Facades have always been more than just a functional membrane providing protection from weather and surroundings. They are a testimony to the ambition and outlook of not only the client, the architect, but also the society as a whole.
Depending on what part of the world, what type of commission and whatever type of budget we are working with, the facade design may vary quite a bit. In the end, it is about the codes and signals the facade sends off. This is no less relevant today than it was in other historic times; it is just different.
phases of design
A thorough design phase is paramount to its success. The theoretical testing of the facade which is what the designer does while designing should encompass all relevant aspects of the facade. Does it fulfill the climatic challenges, how sustainable is it, how does it relate to the surroundings, does it meet the budget? All these and other issues need to be addressed before application.
sustainable facade design
Many factors need consideration when talking sustainability. The inherent qualities of the building material itself that relate to raw materials and production methods are obvious, but also issues such as transport of the material, proximity of production line to building site are of importance.
Lifespan, weathering conditions, sustainability, rational application and the quality of indoor environment that the facade provides.
facade and the materials
Any material that fit the context and the program is an ideal material. We have done technical buildings with a lifespan of less than 50 years, where corrugated aluminum is the right solution, and we have done infill in historic surroundings where brick is the obvious choice for the facade. Office buildings for large organizations may call for a lot of glass, which is what we have done on such occasions. We don’t have any preconsidered notions but try to find the most fitting material for every occasion.

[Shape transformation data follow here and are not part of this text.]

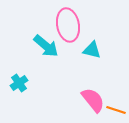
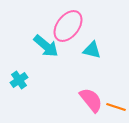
pink ellipse: moved 1 px down; rotated 48 degrees clockwise
cyan cross: moved 3 px up
pink semicircle: moved 2 px left
orange line: moved 3 px up
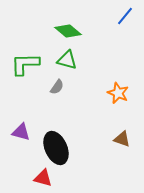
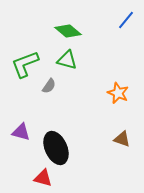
blue line: moved 1 px right, 4 px down
green L-shape: rotated 20 degrees counterclockwise
gray semicircle: moved 8 px left, 1 px up
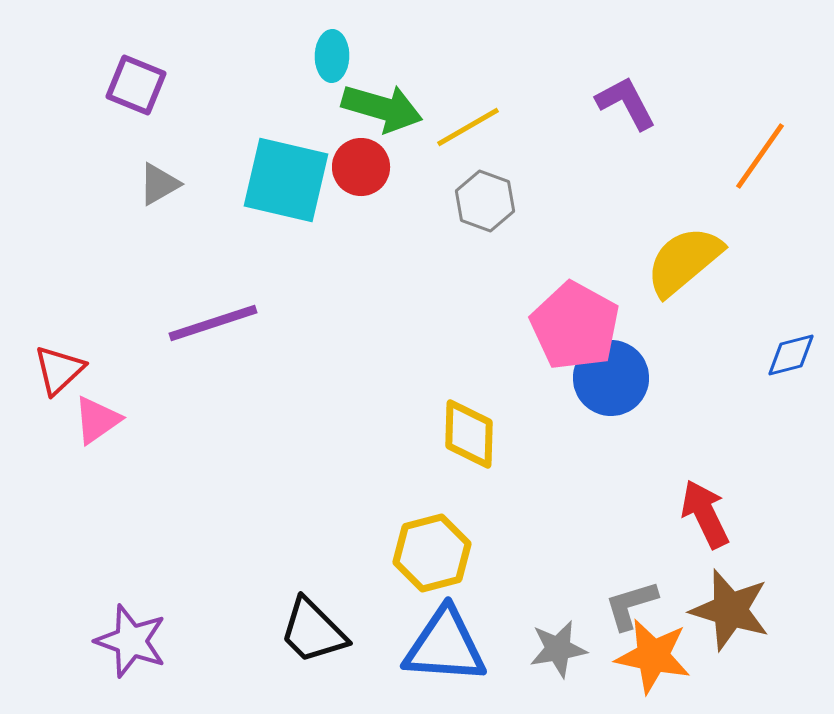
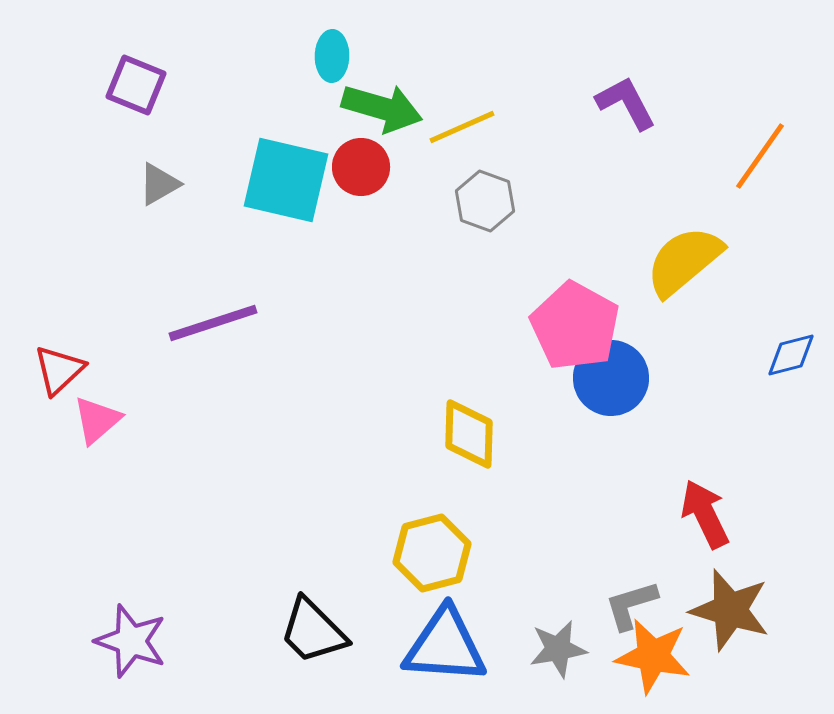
yellow line: moved 6 px left; rotated 6 degrees clockwise
pink triangle: rotated 6 degrees counterclockwise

The ones that “fit the occasion” are the best. The recently finished Värtaverket in Stockholm has been very well received by the client, the city and the inhabitants alike. The facade here fulfills a rather comprehensive role in mediating between old and new, recreational and urban, technical and natural all at the same time. But also less comprehensive solutions can be very successful: At the HC Ørsted Plant in Copenhagen, we have created a facade for a very modest substation, which acts as a kind of unobtrusive copy of an existing, 1930s facility at the same spot. Thus, we have created a new “twin” with a slightly updated look, serving the exact same purpose. So spectacular or profane, it is all about arriving at the most becoming answer to the question at hand.